MECHINICAL VENTILATION
S. Kache, MD
Spontaneous respiration vs. Mechanical ventilation
Natural spontaneous ventilation occurs when the respiratory muscles, diaphragm
and intercostal muscles pull on the rib cage open, creating a negative inspiratory
pressure. This leads to lung expansion and the pulling of air into the alveoli
allowing gas exchange to occur. Therefore, spontaneous respiration occurs by
negative inspiratory force.
Once a patient is intubated, the endo-tracheal tube (ETT) is connected to the
ventilator. Depending on the type of ventilator, positive pressure ventilation is
provided either by a pneumatic or electric device. The compressed air entering
at the alveolar level allows for gas exchange.
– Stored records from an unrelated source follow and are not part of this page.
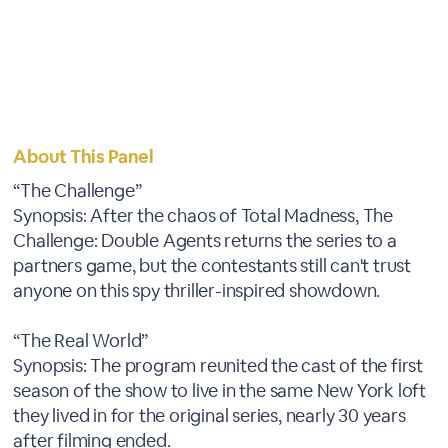
About This Panel
“The Challenge”
Synopsis: After the chaos of Total Madness, The
Challenge: Double Agents returns the series to a
partners game, but the contestants still can't trust
anyone on this spy thriller-inspired showdown.
“The Real World”
Synopsis: The program reunited the cast of the first
season of the show to live in the same New York loft
they lived in for the original series, nearly 30 years
after filming ended.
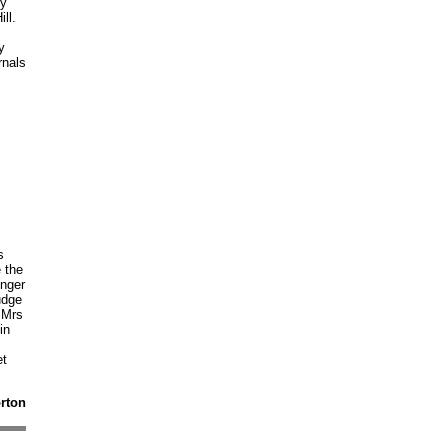
ry
ll.
y
rnals
s
s
 the
inger
udge
 Mrs
in
et
orton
The significant difference between spontaneous respiration and mechanical
ventilation is that during spontaneous respiration, air is pulled into the lungs
where as during mechanical ventilation, air is pushed into the lungs. This
difference impacts cardio-pulmonary dynamics, as well as the integrity of lung
tissue with the potential for long-term injury.
Initiating Mechanical Ventilation
(See previous chapter for specifics of intubating a patient.)
There are essentially three reasons patients require endo-tracheal intubation and
initiation of mechanical ventilation
• Hypoxia
• Hypercarbia
• Inability to protect their airway
• (To decrease the demand created by the work of breathing in patients
with poor cardiac output – e.g. cardiomyopathy. Note that this is the only
non-respiratory reason to intubate a patient.)
Pulmonary Compliance
Compliance = Volume
Pressure
This simple formula is worth memorizing since it provides the basis of
understanding pulmonary and ventilator interactions. By tracking some simple
ventilator parameters, this equation allows the physician to monitor patient
progression or recovery from the primary disease process.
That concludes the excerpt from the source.